I just did a research project on this very topic for school, and lots of statements from the people involved indicated that:
1. Pay for downloading service would work best, they just haven't perfected it yet. They're not in any hurry to do anything new with it either. Make Kazaa a $10 a month service and this whole damn problem would be solved tomorrow, but human stupidity is what's running the scene instead of simple common sense.
2. Lost revenue figures b/c of downloaded music are 100% bulls**t. There is no way to prove that any of the additional music obtained by P2P would have been sold at all, or certainly not for the price asked. Music sales are a finicky thing, dependent on consumer preference, relative price, and what's being put out at the moment. So much of what's being put out right now, especially what's being pushed as big ticket items which the record companies invest heavily in promoting just simply SUCKS ROYAL DING DONG. They lose money when they push people to buy something and they refuse to fork it out in the volume they want. Why not be smarter and maybe tell the wanna be's and one hit wonders to take a hike and push a broom instead of a microphone like they should in the first place instead of making it the consumers' fault?
3. Anti competition litigation, which is what the record companies are doing, is just simply standard practice these days in corporate America. What to do when you need more money and don't like how the market is doing for/to you? Pick out the ripest target and sue someone! *coughGarnerscough* It's vastly unethical, but when you're throwing around multi million dollar figures daily, you think anyone cares about ethics anymore? Not your standard spit and polished, by the book top office mega nerds.
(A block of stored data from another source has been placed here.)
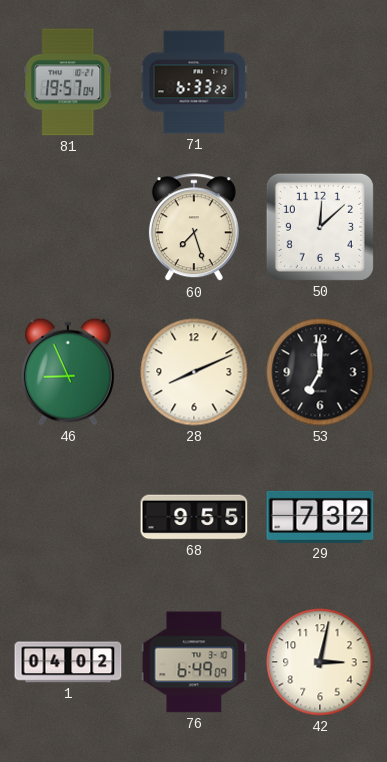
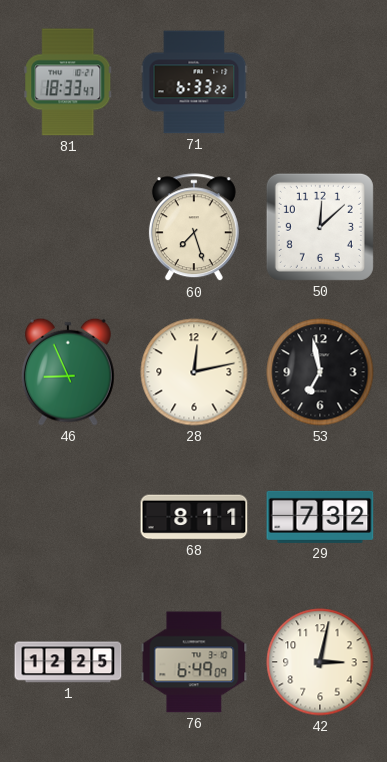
81: 19:57 -> 18:33
28: 8:11 -> 12:13
53: 7:00 -> 6:58
68: 9:55 -> 8:11
1: 04:02 -> 12:25
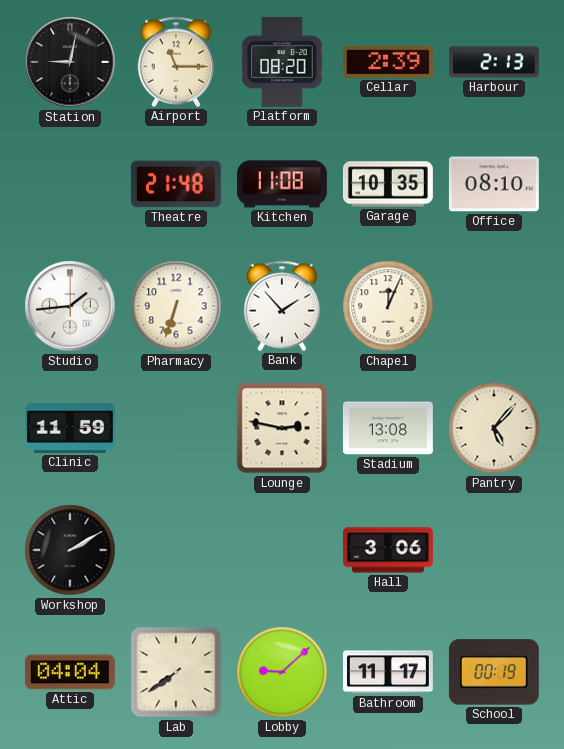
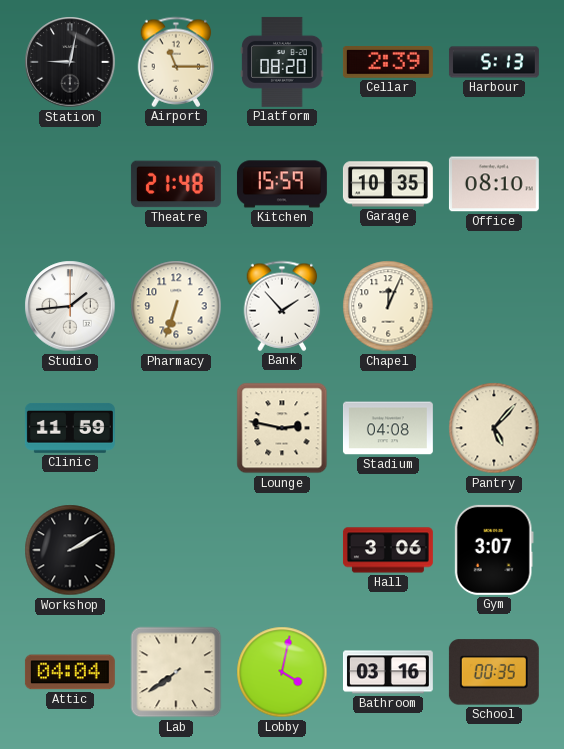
Harbour: 2:13 -> 5:13
Kitchen: 11:08 -> 15:59
Stadium: 13:08 -> 04:08
Gym: none -> 3:07
Lobby: 9:08 -> 4:02
Bathroom: 11:17 -> 03:16
School: 00:19 -> 00:35
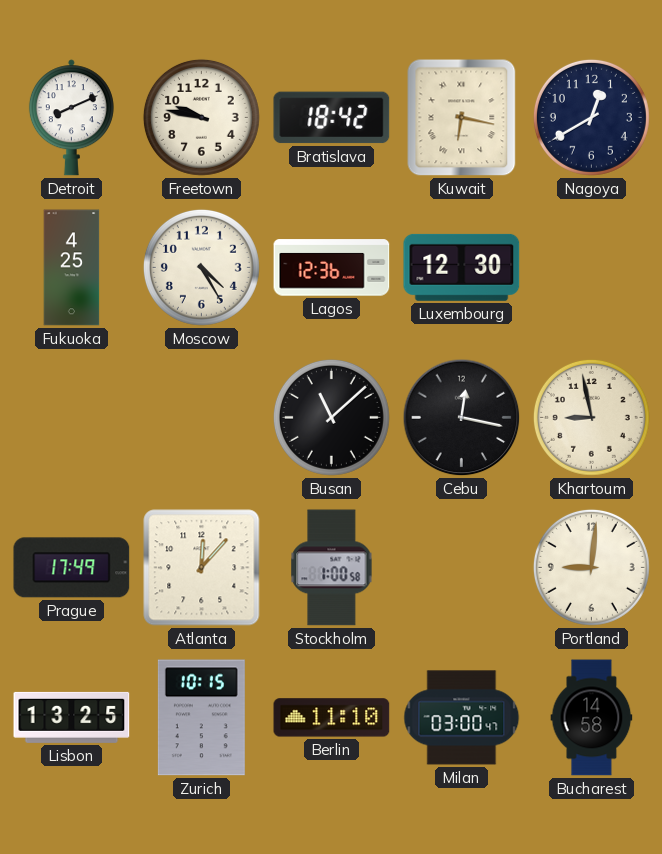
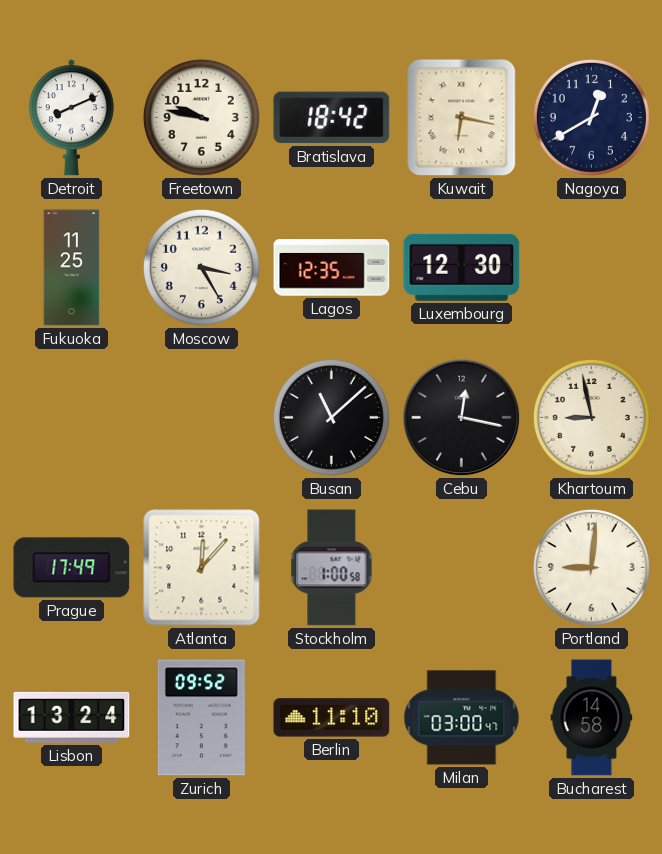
Fukuoka: 4:25 -> 11:25
Moscow: 4:25 -> 3:25
Lagos: 12:36 -> 12:35
Lisbon: 13:25 -> 13:24
Zurich: 10:15 -> 09:52
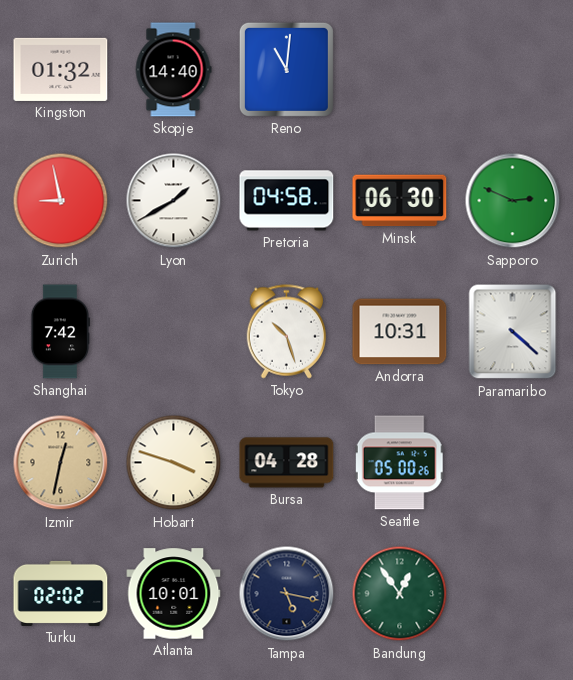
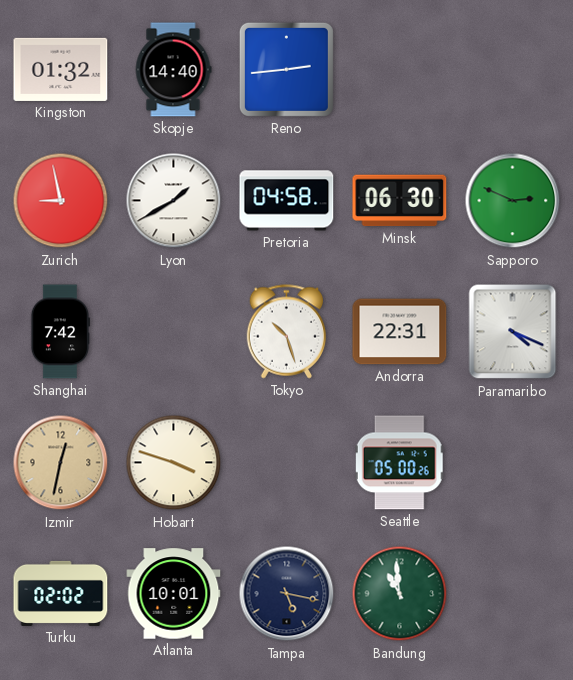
Reno: 11:01 -> 2:44
Andorra: 10:31 -> 22:31
Paramaribo: 4:22 -> 4:19
Bursa: 04:28 -> none
Bandung: 12:54 -> 10:59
If they have to haul out the legal hitman to make their buck go up...hell, if they even get the itch to do it on a whim, maybe even for their own morbid entertainment, you bet they've got the little briefcase toting scumbags on one touch speeddial in 10 seconds flat.
In short, they're not very good at understanding the market climate they're in and very incognizant of the short, simple solutions. Egos and resistance to change are the inhibiting factors of progress. They're not good at surviving in a mess they've largely made for themselves. Instead of wanting to run faster, they just want everyone else's legs cut off.